━━━━━ SOURCE MATERIAL ━━━━━

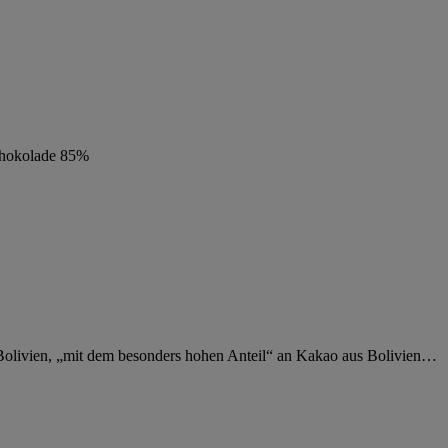
hokolade 85%
Bolivien, „mit dem besonders hohen Anteil“ an Kakao aus Bolivien…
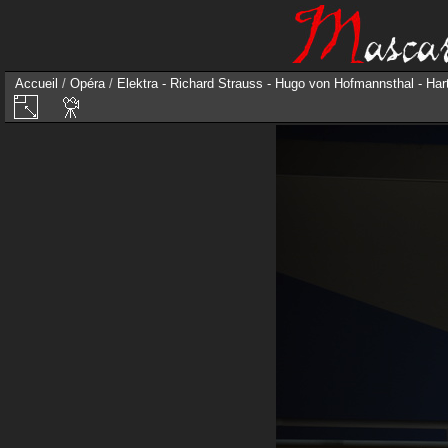
Accueil
/
Opéra
/
Elektra - Richard Strauss - Hugo von Hofmannsthal - H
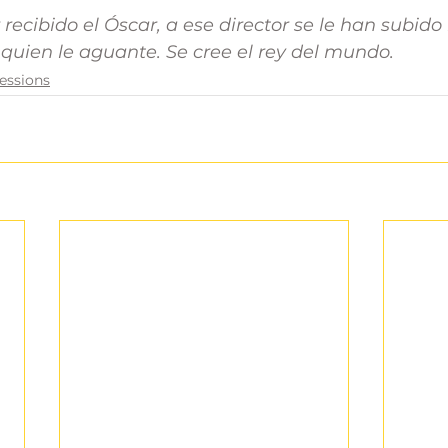
ecibido el Óscar, a ese director se le han subido
quien le aguante. Se cree el rey del mundo.
essions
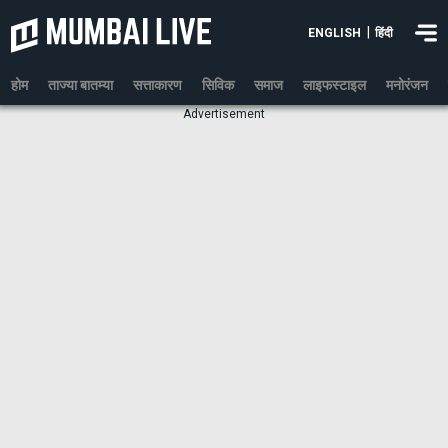
|
ENGLISH
हिंदी
होम
ताज्या बातम्या
सत्ताकारण
सिविक
समाज
लाइफस्टाइल
मनोरंजन
Advertisement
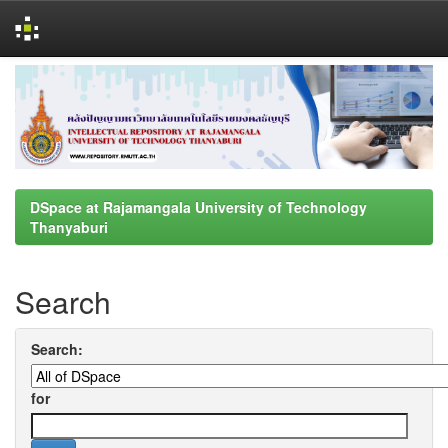
Skip
navigation
DSpace at Rajamangala University of Technology
Thanyaburi
Search
Search:
for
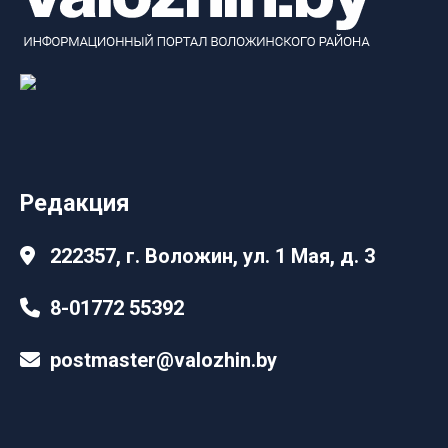
Редакция
222357, г. Воложин, ул. 1 Мая, д. 3
8-01772 55392
postmaster@valozhin.by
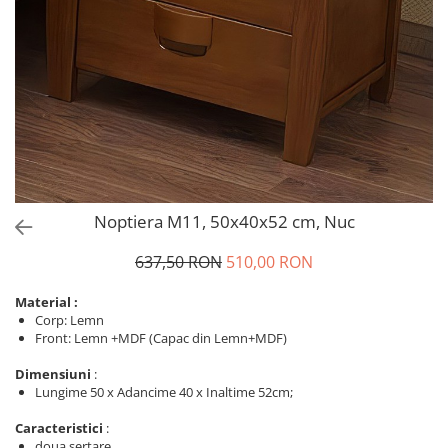
Noptiera M11, 50x40x52 cm, Nuc
637,50 RON
510,00 RON
Material :
Corp: Lemn
Front: Lemn +MDF (Capac din Lemn+MDF)
Dimensiuni
:
Lungime 50 x Adancime 40 x Inaltime 52cm;
Caracteristici
:
doua sertare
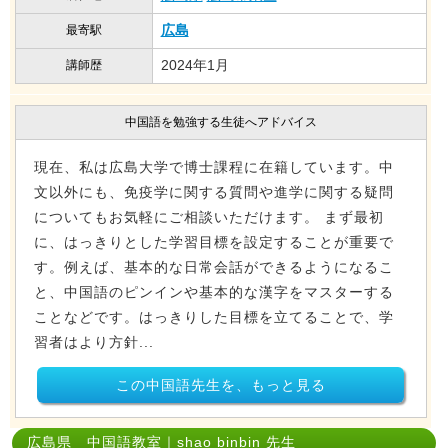
広島
最寄駅
2024年1月
講師歴
中国語を勉強する生徒へアドバイス
現在、私は広島大学で博士課程に在籍しています。中
文以外にも、免疫学に関する質問や進学に関する疑問
についてもお気軽にご相談いただけます。 まず最初
に、はっきりとした学習目標を設定することが重要で
す。例えば、基本的な日常会話ができるようになるこ
と、中国語のピンインや基本的な漢字をマスターする
ことなどです。はっきりした目標を立てることで、学
習者はより方針...
この中国語先生を、もっと見る
広島県 中国語教室｜shao binbin 先生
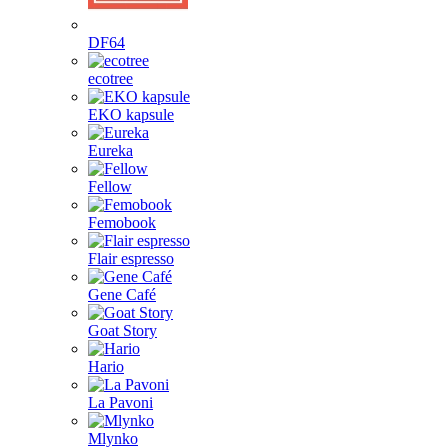
DF64
ecotree
EKO kapsule
Eureka
Fellow
Femobook
Flair espresso
Gene Café
Goat Story
Hario
La Pavoni
Mlynko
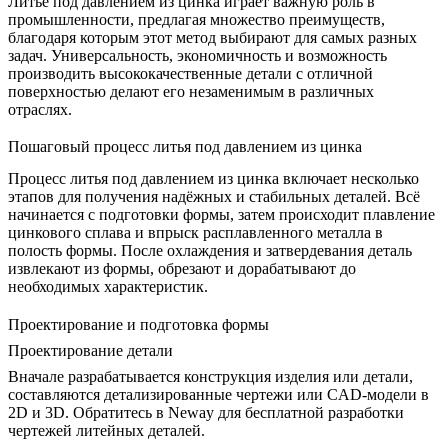
Литьё под давлением из цинка играет важную роль в
промышленности, предлагая множество преимуществ,
благодаря которым этот метод выбирают для самых разных
задач. Универсальность, экономичность и возможность
производить высококачественные детали с отличной
поверхностью делают его незаменимым в различных
отраслях.
Пошаговый процесс литья под давлением из цинка
Процесс литья под давлением из цинка включает несколько
этапов для получения надёжных и стабильных деталей. Всё
начинается с подготовки формы, затем происходит плавление
цинкового сплава и впрыск расплавленного металла в
полость формы. После охлаждения и затвердевания деталь
извлекают из формы, обрезают и дорабатывают до
необходимых характеристик.
Проектирование и подготовка формы
Проектирование детали
Вначале разрабатывается конструкция изделия или детали,
составляются детализированные чертежи или CAD-модели в
2D и 3D. Обратитесь в Neway для бесплатной разработки
чертежей литейных деталей.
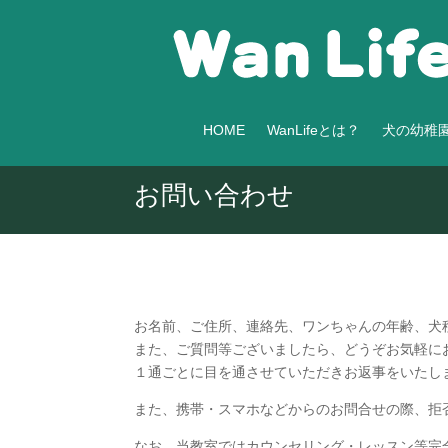
HOME
WanLifeとは？
犬の幼稚
お問い合わせ
お名前、ご住所、連絡先、ワンちゃんの年齢、犬
また、ご質問等ございましたら、どうぞお気軽に
１通ごとに目を通させていただきお返事をいたし
また、携帯・スマホなどからのお問合せの際、拒
なお、当教室ではカウンセリング・レッスン等完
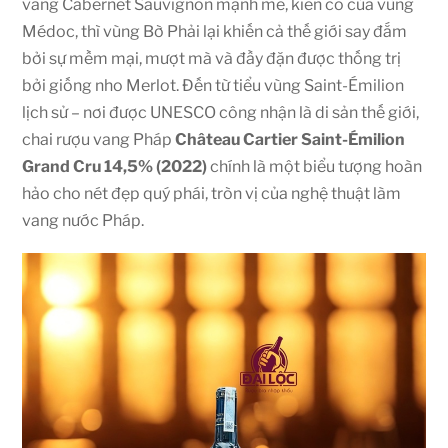
vang Cabernet Sauvignon mạnh mẽ, kiên cố của vùng
Médoc, thì vùng Bờ Phải lại khiến cả thế giới say đắm
bởi sự mềm mại, mượt mà và đầy đặn được thống trị
bởi giống nho Merlot. Đến từ tiểu vùng Saint-Émilion
lịch sử – nơi được UNESCO công nhận là di sản thế giới,
chai rượu vang Pháp
Château Cartier Saint-Émilion
Grand Cru 14,5% (2022)
chính là một biểu tượng hoàn
hảo cho nét đẹp quý phái, tròn vị của nghệ thuật làm
vang nước Pháp.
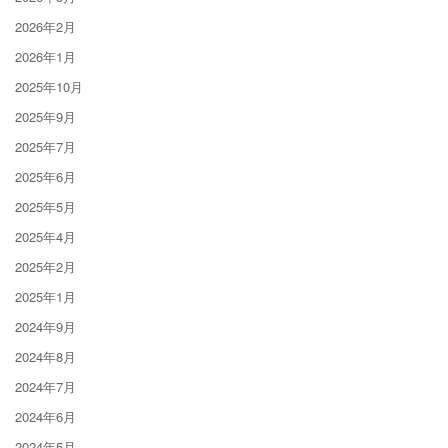
2026年2月
2026年1月
2025年10月
2025年9月
2025年7月
2025年6月
2025年5月
2025年4月
2025年2月
2025年1月
2024年9月
2024年8月
2024年7月
2024年6月
2024年5月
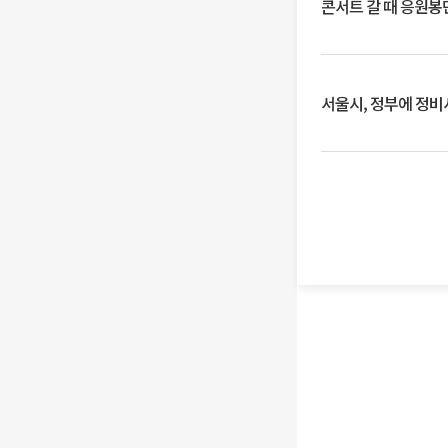
콘서트 갈 때 응원봉만
서울시, 정부에 정비사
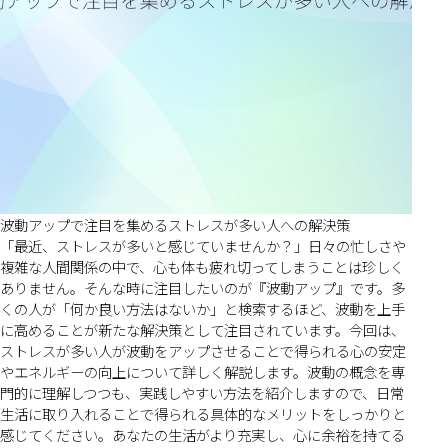
波動アップで注目を集めるストレスが多い人への解決策
「最近、ストレスが多いと感じていませんか？」日々の忙しさや
複雑な人間関係の中で、心も体も疲れ切ってしまうことは珍しく
ありません。そんな時に注目したいのが『波動アップ』です。多
くの人が「何か良い方法はないか」と検索するほど、波動を上手
に高めることが新たな解決策として注目されています。今回は、
ストレスが多い人が波動をアップさせることで得られる心の安定
やエネルギーの向上について詳しく解説します。波動の概念を専
門的に理解しつつも、実践しやすい方法を紹介しますので、日常
生活に取り入れることで得られる具体的なメリットをしっかりと
感じてください。あなたの生活がより充実し、心に余裕を持てる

━━━━━

Leaving out the pictures, print each line of the records above from the first up to and including the one that contains "postmaster@valozhin.by", exactly as written.

hokolade 85%
Bolivien, „mit dem besonders hohen Anteil“ an Kakao aus Bolivien…
Accueil
/
Opéra
/
Elektra - Richard Strauss - Hugo von Hofmannsthal - H
ecibido el Óscar, a ese director se le han subido
quien le aguante. Se cree el rey del mundo.
essions
|
ENGLISH
हिंदी
होम
ताज्या बातम्या
सत्ताकारण
सिविक
समाज
लाइफस्टाइल
मनोरंजन
Advertisement
Skip
navigation
DSpace at Rajamangala University of Technology
Thanyaburi
Search
Search:
for
Редакция
222357, г. Воложин, ул. 1 Мая, д. 3
8-01772 55392
postmaster@valozhin.by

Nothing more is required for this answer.